Routinely the most important COGS related calculation is the cost per dose. A good model will calculate accurate costs that are a critical factor in determining whether your product will be economically viable at the anticipated selling price. Of course, the selling price is generally determined by what the market can support. For many products, there is also a trade-off between price and sales volume; as prices are lowered, sales volume increases. Similarly, there is a relationship between production volume and COGS, which can be forecast with a good model. Having an accurate COGS model as early as possible in the development process is extremely useful to assist companies in determining appropriate investment, sales and marketing strategies that will guide future product development activities. Just take a look at these top ten disastrous launches. In many of these cases, failure to set a reasonable market price and manage COGS contributed to the unsuccessful product launches.

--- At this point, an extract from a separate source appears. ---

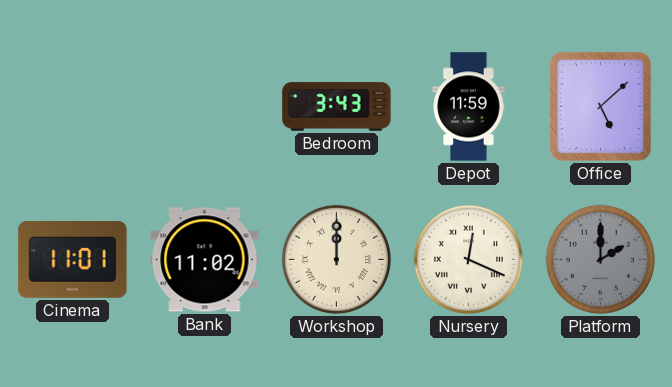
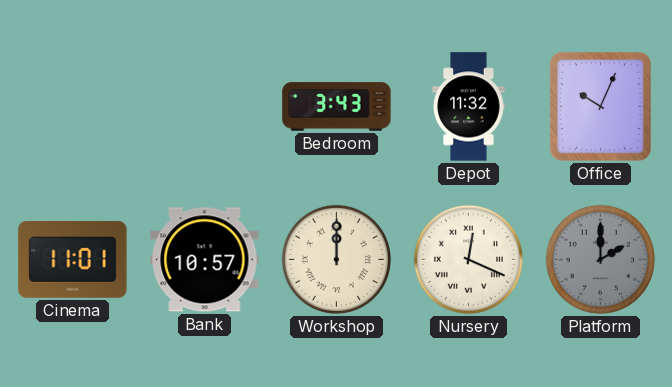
Depot: 11:59 -> 11:32
Office: 5:08 -> 10:04
Bank: 11:02 -> 10:57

A current area that is hot for applying COGS modeling is biosimilars. Many of the blockbuster biologics have or will soon experience patent expirations. This will introduce competition into the market for many biopharmaceuticals, causing many big pharma companies to take a hard look at reducing price to ensure market share with potential biosimilar competition. Historical data from these well-known processes are useful in constructing a very accurate cost model, which can aid in developing strategies for innovator product firms. On the other end of this spectrum are the biosimilar companies. These companies are applying COGS modeling very early in the development stages to determine which target molecules are worth manufacturing for the biosimilars market and to establish COGS targets for these products.

Finally, COGS models can aid in determining the costly portions of the manufacturing process for all companies manufacturing biologics. Results from these models drive manufactures to remove “economic bottlenecks” by heading back to process development to increase titers and purification yields, reducing labor with new technology or outsourcing activities in order to reduce COGS. A COGS model developed early in the product life cycle will allow you to identify the key cost drivers in your manufacturing process at all stages of development. This approach will provide the insight required to inform critical manufacturing decisions that significantly impact the success of your product(s).